Compared to other countries worried about Beijing, "I think Washington and Canberra are on the same page of the book about the problems with China," said Stephen Nagy, a senior associate professor of politics and international studies at International Christian University in Tokyo.
"I think that they have a much stronger sense of unity about confronting China in a smart way," he said.
None of the Quad countries claims the South China Sea, but all of them see it as a pivot point for Chinese expansion past its land borders and recall Beijing as a Cold War foe.
Fish, energy reserves, shipping lanes
China vies for sovereignty over the contested sea with Brunei, Malaysia, the Philippines, Taiwan and Vietnam. All five rival claimants have weaker militaries and less infrastructure on the sea's hundreds of tiny islets than does China. Claimants prize the 3.5 million-square-kilometer South China Sea for fish, energy reserves and shipping lanes.
Officials in Beijing cite historical usage records to defend their claim over about 90 percent of the sea.

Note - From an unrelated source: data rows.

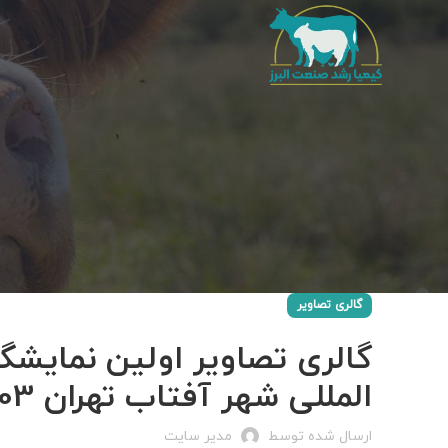
گالری تصاویر
گالری تصاویر اولین نمایشگ
المللی شهر آفتاب تهران 1403
ارسال شده توسط
مدیر سایت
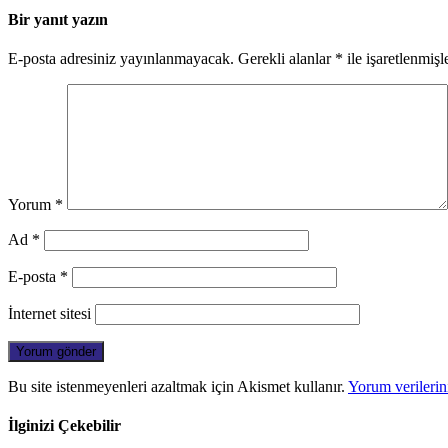
Bir yanıt yazın
E-posta adresiniz yayınlanmayacak.
Gerekli alanlar
*
ile işaretlenmişl
Yorum
*
Ad
*
E-posta
*
İnternet sitesi
Bu site istenmeyenleri azaltmak için Akismet kullanır.
Yorum verilerini
İlginizi Çekebilir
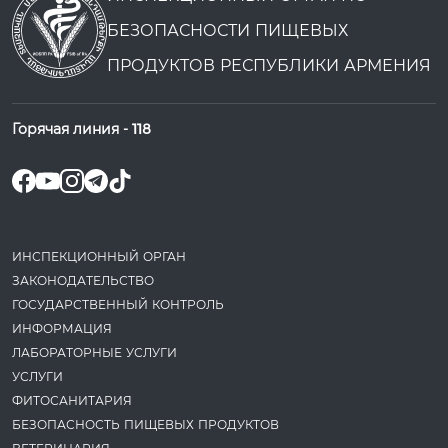
БЕЗОПАСНОСТИ ПИЩЕВЫХ
ПРОДУКТОВ РЕСПУБЛИКИ АРМЕНИЯ
Горячая линия -
118
ИНСПЕКЦИОННЫЙ ОРГАН
ЗАКОНОДАТЕ­ЛЬСТВО
ГОСУДАРСТВЕННЫЙ КОНТРОЛЬ
ИНФОРМАЦИЯ
ЛАБОРАТОРНЫЕ УСЛУГИ
УСЛУГИ
ФИТОСАНИТАРИЯ
БЕЗОПАСНОСТЬ ПИЩЕВЫХ ПРОДУКТОВ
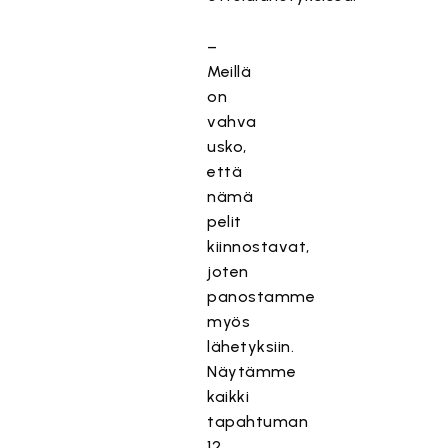
–
Meillä
on
vahva
usko,
että
nämä
pelit
kiinnostavat,
joten
panostamme
myös
lähetyksiin.
Näytämme
kaikki
tapahtuman
12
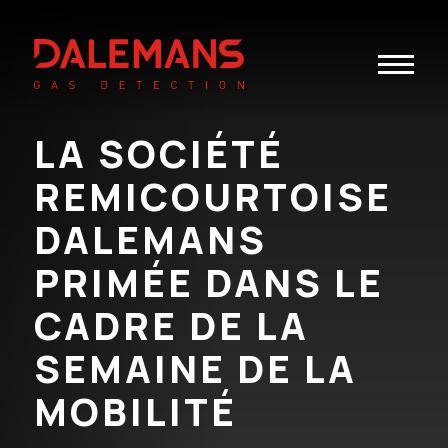
Toggle
navigatio
LA SOCIÉTÉ
REMICOURTOISE
DALEMANS
PRIMÉE DANS LE
CADRE DE LA
SEMAINE DE LA
MOBILITÉ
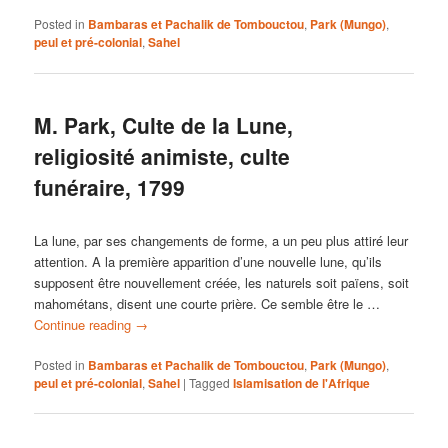
Posted in
Bambaras et Pachalik de Tombouctou
,
Park (Mungo)
,
peul et pré-colonial
,
Sahel
M. Park, Culte de la Lune,
religiosité animiste, culte
funéraire, 1799
La lune, par ses changements de forme, a un peu plus attiré leur
attention. A la première apparition d’une nouvelle lune, qu’ils
supposent être nouvellement créée, les naturels soit païens, soit
mahométans, disent une courte prière. Ce semble être le …
Continue reading
→
Posted in
Bambaras et Pachalik de Tombouctou
,
Park (Mungo)
,
peul et pré-colonial
,
Sahel
|
Tagged
Islamisation de l'Afrique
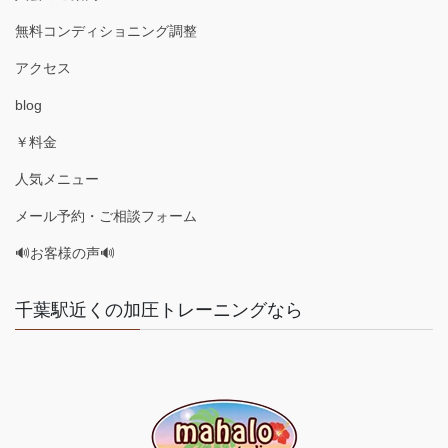
無料コンディショニング調整
アクセス
blog
￥料金
人気メニュー
メール予約・ご相談フォーム
🔊お客様の声🔊
千葉駅近くの加圧トレーニングなら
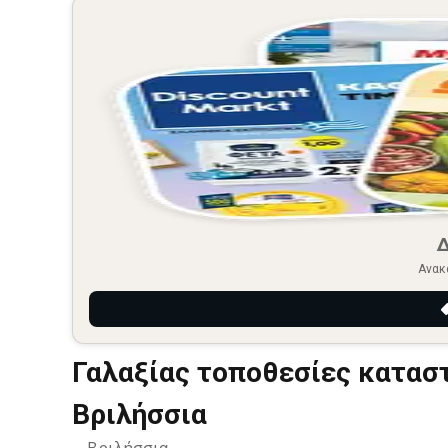
Ανακ
Γαλαξίας τοποθεσίες κατασ
Βριλήσσια
Βριλήσσια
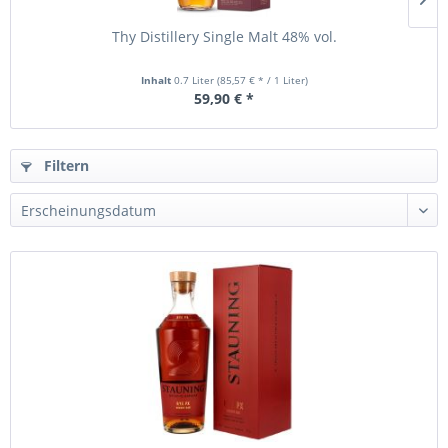
Thy Distillery Single Malt 48% vol.
Inhalt
0.7 Liter
(85,57 € * / 1 Liter)
59,90 € *
Filtern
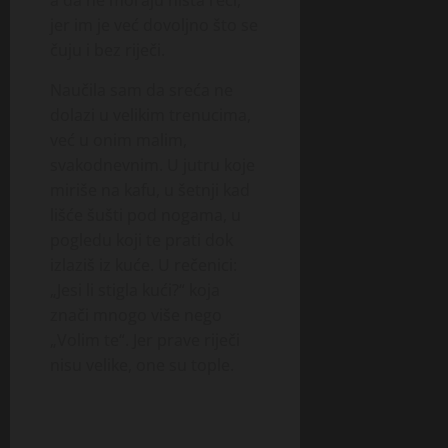
jer im je već dovoljno što se
čuju i bez riječi.
Naučila sam da sreća ne
dolazi u velikim trenucima,
već u onim malim,
svakodnevnim. U jutru koje
miriše na kafu, u šetnji kad
lišće šušti pod nogama, u
pogledu koji te prati dok
izlaziš iz kuće. U rečenici:
„Jesi li stigla kući?“ koja
znači mnogo više nego
„Volim te“. Jer prave riječi
nisu velike, one su tople.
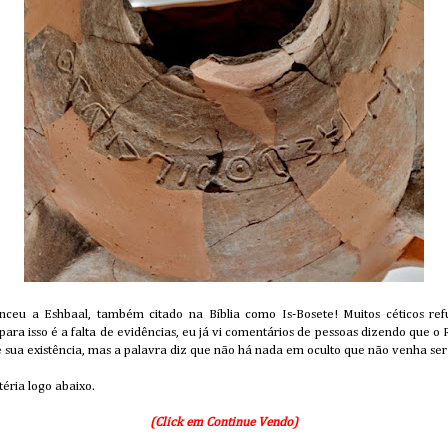
enceu a Eshbaal, também citado na Bíblia como Is-Bosete! Muitos céticos re
ara isso é a falta de evidências, eu já vi comentários de pessoas dizendo que o R
 sua existência, mas a palavra diz que não há nada em oculto que não venha se
éria logo abaixo.
(Click em Continue Vendo)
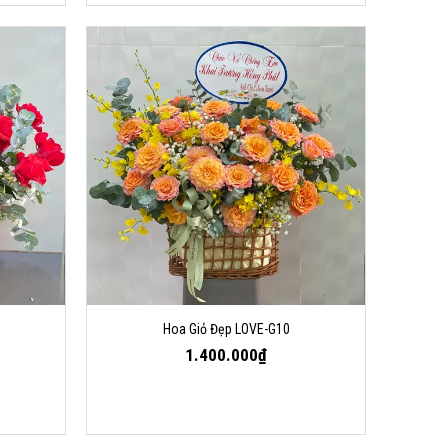
Hoa Giỏ Đẹp LOVE-G10
1.400.000₫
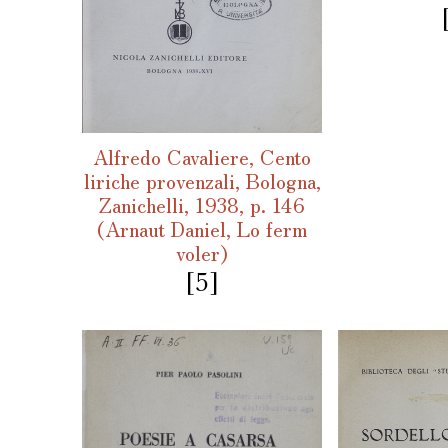
Alfredo Cavaliere, Cento
liriche provenzali, Bologna,
Zanichelli, 1938, p. 146
(Arnaut Daniel, Lo ferm
voler)
[5]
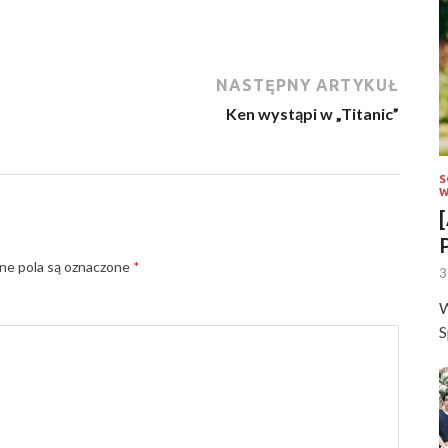
NASTĘPNY ARTYKUŁ
Ken wystąpi w „Titanic”
S
W
e pola są oznaczone
*
3
W
S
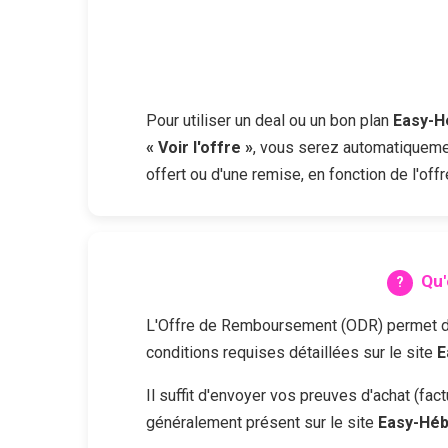
Pour utiliser un deal ou un bon plan
Easy-
« Voir l'offre »
, vous serez automatiquemen
offert ou d'une remise, en fonction de l'of
Qu'
L'Offre de Remboursement (ODR) permet d'obt
conditions requises détaillées sur le site
E
Il suffit d'envoyer vos preuves d'achat (fa
généralement présent sur le site
Easy-Hé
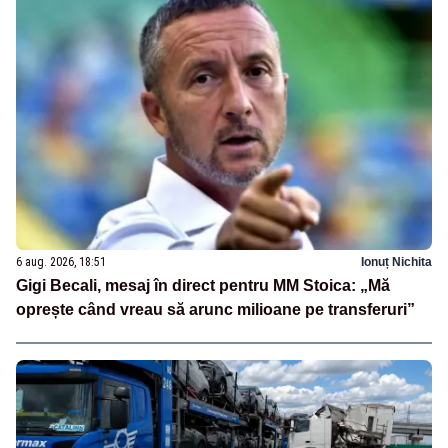
6 aug. 2026, 18:51
Ionuț Nichita
Gigi Becali, mesaj în direct pentru MM Stoica: „Mă
oprește când vreau să arunc milioane pe transferuri”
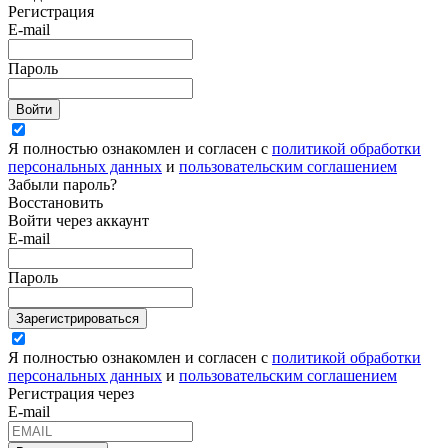
Регистрация
E-mail
Пароль
Войти
Я полностью ознакомлен и согласен с
политикой обработки
персональных данных
и
пользовательским соглашением
Забыли пароль?
Восстановить
Войти через аккаунт
E-mail
Пароль
Зарегистрироваться
Я полностью ознакомлен и согласен с
политикой обработки
персональных данных
и
пользовательским соглашением
Регистрация через
E-mail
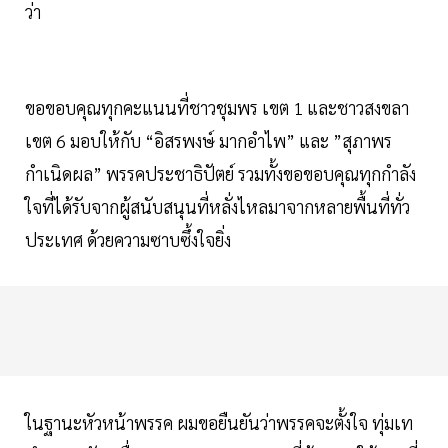
ว่า
ขอขอบคุณทุกคะแนนที่ชาวชุมพร เขต 1 และชาวสงขลา
เขต 6 มอบให้กับ “อิสรพงษ์ มากอำไพ” และ ”สุภาพร
กำเนิดผล” พรรคประชาธิปัตย์ รวมทั้งขอขอบคุณทุกกำลัง
ใจที่ได้รับจากผู้สนับสนุนที่หลั่งไหลมาจากหลายพื้นที่ทั่ว
ประเทศ ด้วยความซาบซึ้งใจยิ่ง
ในฐานะหัวหน้าพรรค ผมขอยืนยันว่าพรรคจะตั้งใจ ทุ่มเท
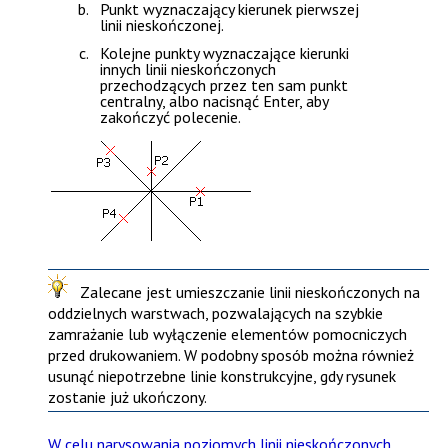
Punkt wyznaczający kierunek pierwszej
linii nieskończonej.
Kolejne punkty wyznaczające kierunki
innych linii nieskończonych
przechodzących przez ten sam punkt
centralny, albo nacisnąć
Enter
, aby
zakończyć polecenie.
Zalecane jest umieszczanie linii nieskończonych na
oddzielnych warstwach, pozwalających na szybkie
zamrażanie lub wyłączenie elementów pomocniczych
przed drukowaniem. W podobny sposób można również
usunąć niepotrzebne linie konstrukcyjne, gdy rysunek
zostanie już ukończony.
W celu narysowania poziomych linii nieskończonych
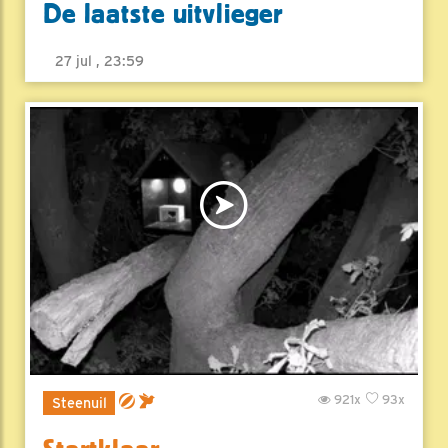
De laatste uitvlieger
27 jul , 23:59
921x
93x
Steenuil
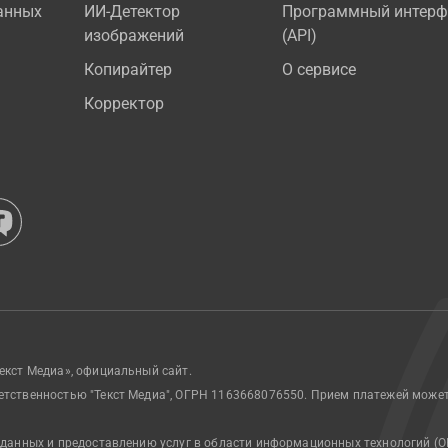
анных
ИИ-Детектор
Программный интерф
изображений
(API)
Копирайтер
О сервисе
Корректор
екст Медиа», официальный сайт.
етственностью "Текст Медиа", ОГРН 1163668076550. Прием платежей може
 данных и предоставлению услуг в области информационных технологий (О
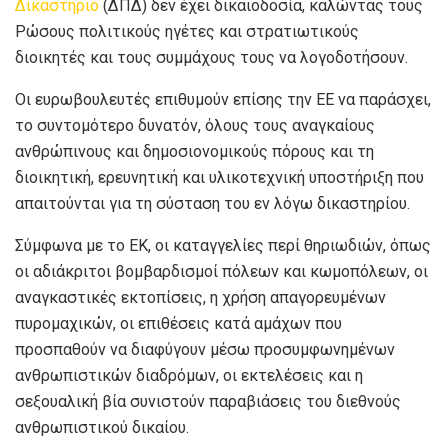
Δικαστήριο
(ΔΠΔ) δεν έχει δικαιοδοσία, καλώντας τους
Ρώσους πολιτικούς ηγέτες και στρατιωτικούς
διοικητές και τους συμμάχους τους να λογοδοτήσουν.
Οι ευρωβουλευτές επιθυμούν επίσης την ΕΕ να παράσχει,
το συντομότερο δυνατόν, όλους τους αναγκαίους
ανθρώπινους και δημοσιονομικούς πόρους και τη
διοικητική, ερευνητική και υλικοτεχνική υποστήριξη που
απαιτούνται για τη σύσταση του εν λόγω δικαστηρίου.
Σύμφωνα με το ΕΚ, οι καταγγελίες περί θηριωδιών, όπως
οι αδιάκριτοι βομβαρδισμοί πόλεων και κωμοπόλεων, οι
αναγκαστικές εκτοπίσεις, η χρήση απαγορευμένων
πυρομαχικών, οι επιθέσεις κατά αμάχων που
προσπαθούν να διαφύγουν μέσω προσυμφωνημένων
ανθρωπιστικών διαδρόμων, οι εκτελέσεις και η
σεξουαλική βία συνιστούν παραβιάσεις του διεθνούς
ανθρωπιστικού δικαίου.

"China would at least have to be wary and at the same time it would have to be more concerned about Australia and the U.S. leading or sort of spearheading what they would likely see as rather unwelcome prospects of greater external interest and perceived meddling in the South China Sea," said Collin Koh, a maritime security research fellow at Nanyang Technological University in Singapore.
India may hope to build up the Quad amid its military standoff with China near a disputed land border, London media organization India Inc. suggested in a commentary after Morrison met Indian Prime Minister Narendra Modi.
Australia's leadership role in the Quad could mean more joint naval exercises that anger China, scholars believe.
Japan and Australia joined the USS Ronald Reagan and a strike group last month for joint exercises southeast of China.
U.S.-Australia military exercises will gain speed, especially if they involve Japan, India, and traditional pro-U.S. European allies such as France and the United Kingdom, said Carl Thayer, Southeast Asia-specialized emeritus professor at the University of New South Wales in Australia.
'Moral standpoint'
Southeast Asian states, despite overlapping South China Sea claims with Beijing, have shown less enthusiasm than have Quad countries toward Australia's new assertiveness. Some, such as Brunei and the Philippines, receive aid and investment from China. Their negotiating bloc, the Association of Southeast Asian Nations, hopes for an eventual maritime code of conduct with Beijing.
However, they welcome the Quad's activities from a "moral standpoint," Koh said.
Australia and Vietnam, the most outspoken maritime claimant, issued a joint statement last year to express "serious concerns about developments in the South China Sea, including land reclamation and militarization of disputed features," a likely reference to Chinese activity.
Expect Australia eventually to step up engagement with Vietnam, Thayer said.